I work as a software developer for a large company. I have been slowly learning REI from books and people at this site. I have dabbled in the real estate market a little bit. But I have not been successful as of yet. I think I always knew, in the back of my mind, that I already had a good job. I think my success at my career has limited my will to do something else. Well, three weeks ago the company I work for decided to sell out. They agreed to let an even bigger company buy us out. Eliminate the competition. Now, I think to myself, is this why I went to college? Is this why I get up early every morning, sit in traffic, work hard all day? To come home tired, knowing I will have to do the same process again in the morning. And all for a company that will send two thirds of it’s employees to the unemployment line. This is why I tried so hard to impress people? I have not yet learned my fate. I may be offered a new job, or I will be fired. My wife and I are expecting our first child in four weeks. I have a mortgage and bills to think about. It sickens me to think how hard I have worked only to be put in the position that I am in. The CEO of my company walks away from this deal with 300 million dollars. I have worked hard for this company and very well may walk away from this deal hearing “take a number” at the unemployment line. Who knows, this may work out to be a life changing event for me. Maybe I’ll get fired and be able to focus 100% of my energy of REI. My point in telling you this is not for sympathy. I have learned a very important lesson this past month and this is the perfect opportunity to share it. I have been walking around the past few years thinking “I’m in control of my destiny”. “I’m in control of my fate. If I work hard at my job, in twenty years I’ll be promoted several times and I’ll be making great money and everything will work out great”. Now, I’ve come to realize that I was just a pawn. I was used so that the big guys could make their millions. I was never in full control of my own fate. Corporate America shows no loyality. Money is everything. You can be sold out just like I was. You have to ask yourself this question. “Am I in control of my destiny”. Chances are you will say no. And if thats the case, and you have the will power to do something about it and stay focused, I say you should find away to work for yourself and your family and not for the suits upstairs. I think REI is great way to accomplish that. I hope I get fired.

Re: J.O.B. really bringing me down… - Posted by Matthew Chan

Posted by Matthew Chan on April 21, 1999 at 12:01:32:


I am also involved in the computer tech business but it sounds like from a different end of it. Have you considered contract work? I’ve been doing it since 1995 when I left the corporate world. It can give you the best of both worlds as you transition into REI. You control your schedule and any overtime that you work is compensated.
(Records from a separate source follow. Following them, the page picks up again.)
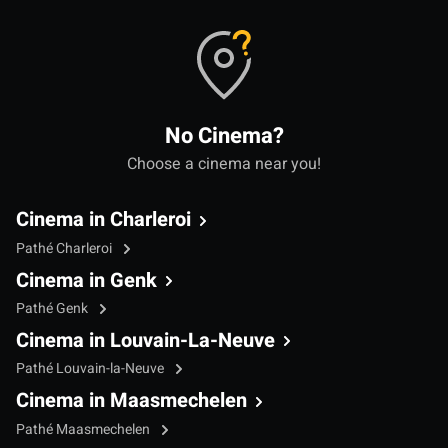
No Cinema?
Choose a cinema near you!
Cinema in Charleroi
Pathé Charleroi
Cinema in Genk
Pathé Genk
Cinema in Louvain-La-Neuve
Pathé Louvain-la-Neuve
Cinema in Maasmechelen
Pathé Maasmechelen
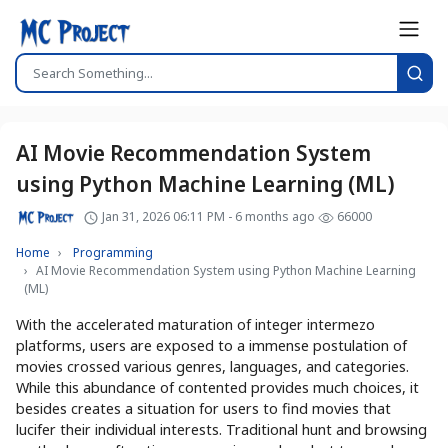
AI Movie Recommendation System
using Python Machine Learning (ML)
Jan 31, 2026 06:11 PM - 6 months ago
66000
Home
Programming
AI Movie Recommendation System using Python Machine Learning
(ML)
With the accelerated maturation of integer intermezo
platforms, users are exposed to a immense postulation of
movies crossed various genres, languages, and categories.
While this abundance of contented provides much choices, it
besides creates a situation for users to find movies that
lucifer their individual interests. Traditional hunt and browsing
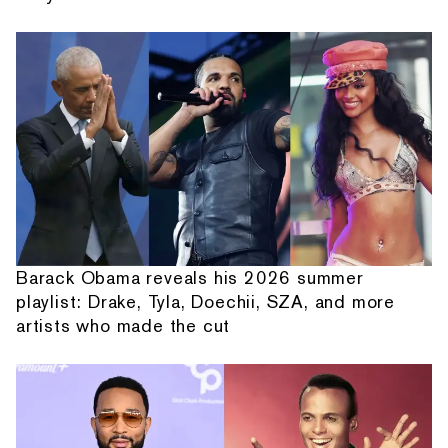
Barack Obama reveals his 2026 summer
playlist: Drake, Tyla, Doechii, SZA, and more
artists who made the cut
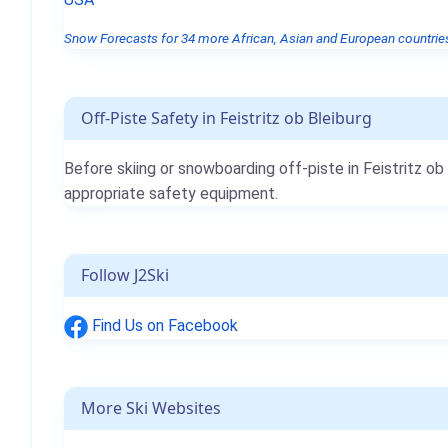
Snow Forecasts for 34 more African, Asian and European countries
Off-Piste Safety in Feistritz ob Bleiburg
Before skiing or snowboarding off-piste in Feistritz o
appropriate safety equipment.
Follow J2Ski
Find Us on Facebook
More Ski Websites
Many assignments are limited in duration. I contracted 2 to 3 weeks a month for 3 years until last year where I was finally able to maneuver my finances and income to the point where I contract once a month.
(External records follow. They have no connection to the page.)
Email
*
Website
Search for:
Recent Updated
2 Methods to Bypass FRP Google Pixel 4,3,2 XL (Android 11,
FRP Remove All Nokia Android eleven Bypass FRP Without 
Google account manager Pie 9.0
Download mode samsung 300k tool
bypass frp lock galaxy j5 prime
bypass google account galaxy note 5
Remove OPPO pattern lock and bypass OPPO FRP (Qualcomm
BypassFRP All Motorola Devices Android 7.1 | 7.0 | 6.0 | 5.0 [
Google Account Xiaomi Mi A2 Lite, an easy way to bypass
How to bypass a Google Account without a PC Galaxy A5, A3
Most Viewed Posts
Guess what I do with the other 3 weeks? Yes!! REI activities! It is great having that balance now. Like you, once I get some successes under my belt, the one week a month goes away completely!
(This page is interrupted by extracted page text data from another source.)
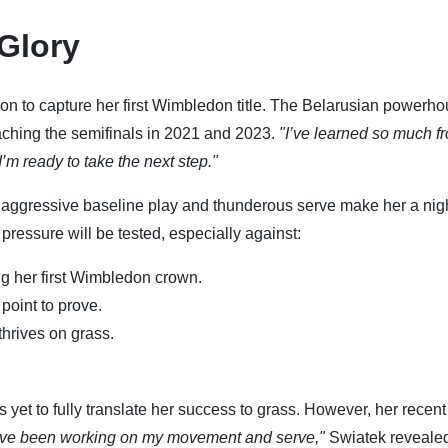
 Glory
ion to capture her first Wimbledon title. The Belarusian powerh
aching the semifinals in 2021 and 2023.
"I’ve learned so much f
I’m ready to take the next step."
r aggressive baseline play and thunderous serve make her a ni
ressure will be tested, especially against:
ng her first Wimbledon crown.
point to prove.
hrives on grass.
 yet to fully translate her success to grass. However, her recent
I’ve been working on my movement and serve,"
Swiatek reveale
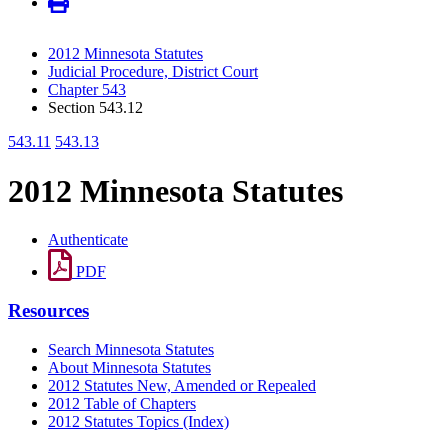
2012 Minnesota Statutes
Judicial Procedure, District Court
Chapter 543
Section 543.12
543.11
543.13
2012 Minnesota Statutes
Authenticate
PDF
Resources
Search Minnesota Statutes
About Minnesota Statutes
2012 Statutes New, Amended or Repealed
2012 Table of Chapters
2012 Statutes Topics (Index)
Like the J.O.B., I know people who are consumed by contracting to the point where it may as well be a JOB. They don’t invest any of their time in self-development or learning. They just keep working because they want to make the fees. I think that is a short-sighted approach.

I will never say I would never go back to a JOB but I can assure it is the very last alternative and ONLY if I am getting ready to live on the streets and very hungry.

Well, I hope that helps a little. You can email me if you want to know about the contracting alternative.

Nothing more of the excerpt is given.